As I have discussed before, being able to tell when your partner is lying to you is much more difficult than you may think. Specifically, we have touched on the biases we have when trying to uncover the truth - now, we're going to look at the type of questions we ask when looking for the truth, and how they are ineffective.
To be to the point, when trying to find out the truth, people generally ask probing questions. That would entail, "What?" "How did that happen?" "When did you do that?" "Are you positive?" And so on. Although probing questions are intended to get at the truth, forming your questions that way actually has the reverse effect and makes it harder for you to tell if you're being deceived or not. Every study brings the same results: asking probing questions hinders your judgment.
So why, and how does this happen? (If you've been paying attention, you'll know that those are probing questions) There are two rationalizations.

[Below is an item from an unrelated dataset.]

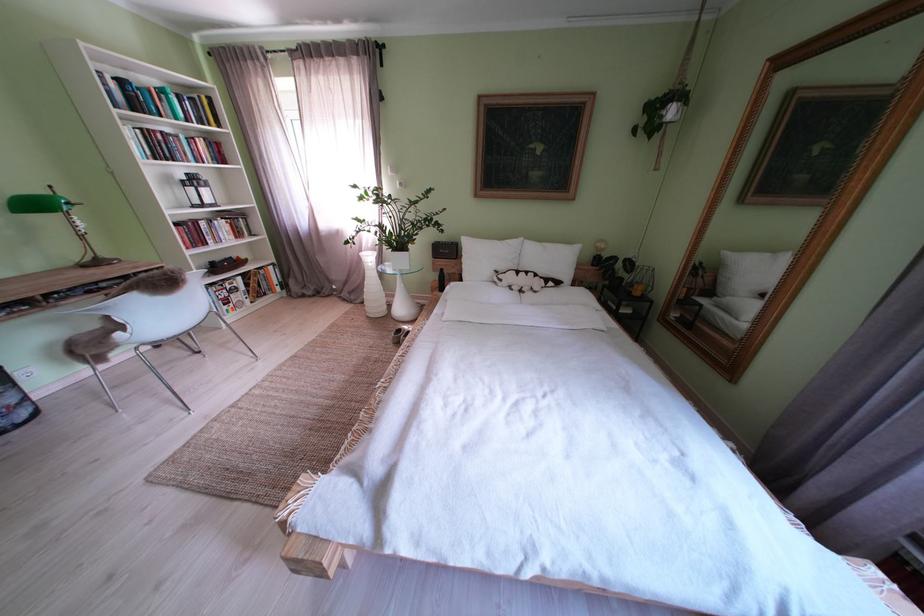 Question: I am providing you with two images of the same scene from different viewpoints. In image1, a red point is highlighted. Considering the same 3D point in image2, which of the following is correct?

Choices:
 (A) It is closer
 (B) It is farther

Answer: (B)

Primarily, asking probing questions helps the potential liar - it gives them the heads up that "Hey! I don't think you're telling the truth!" From there, they can change their behavior to seem more sincere, or honest.
In addition, it hurts those who are trying to discover the truth because it impacts your ability to make a decision. When you ask your partner "What happened?" And they respond with "I told you I went to Larry's house. I wouldn't lie to you" The person probing takes that and says to themselves, ‘well, he must be telling the truth because he wouldn't lie to me, and if he were lying I'd be able to tell.' It's a combination of people putting too much faith in their ability to detect deception, and putting to much faith in their partner.
People assume that they are able to tell when their mate is lying to them because after they ask the question designed at getting to the truth, they don't see any indication that their partner is lying, and assume that they are not. That occurrence is called, the "probing heuristic." Overall, every study shows that asking those types of questions of a partner is unsuccessful at getting at the truth.
Wouldn't it be great if we didn't have to try and "get at the truth"? One can dream.